Closed keith-packard closed 1 year ago
Thanks Keith for the initial investigations, I'll assign to @evgeniy-paltsev.
Hi @keith-packard
as I can see you are not using release SDK version. I'm wondering if I can download this 0.16.2-rc1-5-g8d9b4fe SDK from somewhere? Or I need to build it myself?
Thanks!
sorry about the random SDK build. Turns out the regular 0.16.2-rc1 also shows the problem, get that from here:
Note that the error I get is this:
ASSERTION FAIL [!sys_dnode_is_linked(&to->node)] @ ZEPHYR_BASE/kernel/timeout.c:110
@keith-packard I'm wondering it this issue reproduces every time or not?
I've run twister 50 times in a loop - and I'm not able to reproduce it. I was using v0.16.2-rc1 SDK (exact version as you've proposed last time), exact same twister command and exact same zephyr commit (https://github.com/zephyrproject-rtos/zephyr/commit/8560fb319249e3fad3122f8541df4c4beef6e5e2).
Note that the error I get is this: ASSERTION FAIL [!sys_dnode_is_linked(&to->node)] @ ZEPHYR_BASE/kernel/timeout.c:110
May I also ask you to send full error log?

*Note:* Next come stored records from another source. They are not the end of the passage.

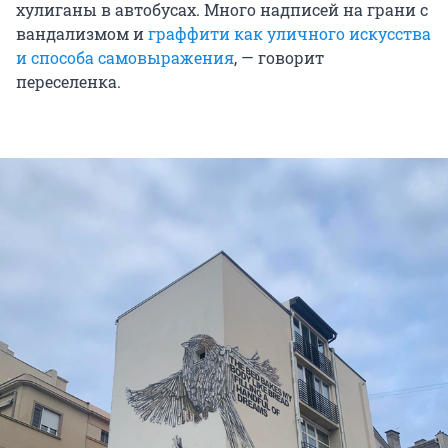
хулиганы в автобусах. Много надписей на грани с
вандализмом и
граффити как уличного искусства
и способа самовыражения
, — говорит
переселенка.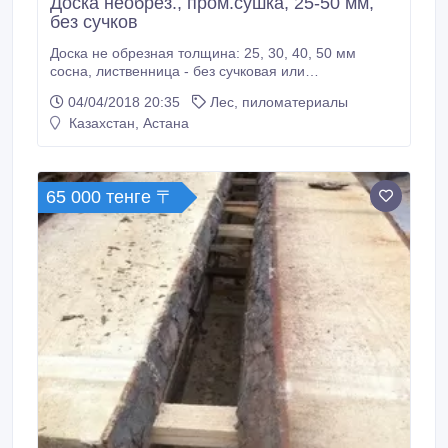
Доска необрез., пром.сушка, 25-50 мм,
без сучков
Доска не обрезная толщина: 25, 30, 40, 50 мм
сосна, лиственница - без сучковая или
минимальное кол-во сучков. Столярная. Влажность
04/04/2018 20:35
Лес, пиломатериалы
6-8 %. Доска обрезная 50*150*5000 или любых
Казахстан, Астана
других размеров..
65 000 тенге 〒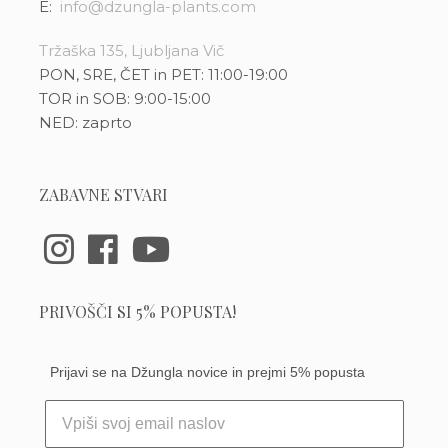
E:
info@dzungla-plants.com
Tržaška 135, Ljubljana Vič
PON, SRE, ČET in PET: 11:00-19:00
TOR in SOB: 9:00-15:00
NED: zaprto
ZABAVNE STVARI
PRIVOŠČI SI 5% POPUSTA!
Prijavi se na Džungla novice in prejmi 5% popusta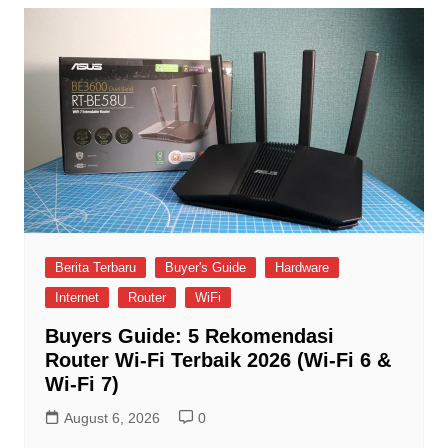
Berita Terbaru
Buyer's Guide
Hardware
Internet
Router
WiFi
Buyers Guide: 5 Rekomendasi
Router Wi-Fi Terbaik 2026 (Wi-Fi 6 &
Wi-Fi 7)
August 6, 2026
0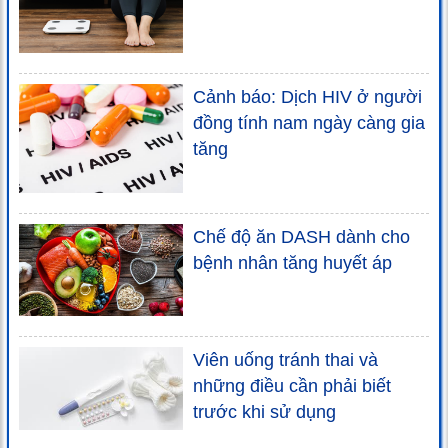
Cảnh báo: Dịch HIV ở người
đồng tính nam ngày càng gia
tăng
Chế độ ăn DASH dành cho
bệnh nhân tăng huyết áp
Viên uống tránh thai và
những điều cần phải biết
trước khi sử dụng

And may I ask you to send your value of git describe --abbrev=12 --always HEAD
in Zephyr repo? (at the repo state when you can reproduce issue)
This string is embedded in Zephyr binary - so it may cause code/data layout change.
oof, I was hoping this would be easy to reproduce...
I think the only bits that should affect this are the Zephyr version and the SDK version, right?
$ arc64-zephyr-elf-gcc --version
arc64-zephyr-elf-gcc (Zephyr SDK 0.16.2-rc1) 12.2.0
$ git describe --abbrev=12 --always HEAD
zephyr-v3.4.0-1074-g18636af6d665
I made sure to run 'west update' in the zephyr repo before building. Here's the commands and their output; you can see that it's just hanging today, not generating an error message.
$ west update
=== updating acpica (modules/lib/acpica):
HEAD is now at f16a0b4d0 Update version to 20230628
=== updating canopennode (modules/lib/canopennode):
HEAD is now at dec12fa stack: map CANopenNode crc16_ccitt() to Zephyr crc16_itu_t()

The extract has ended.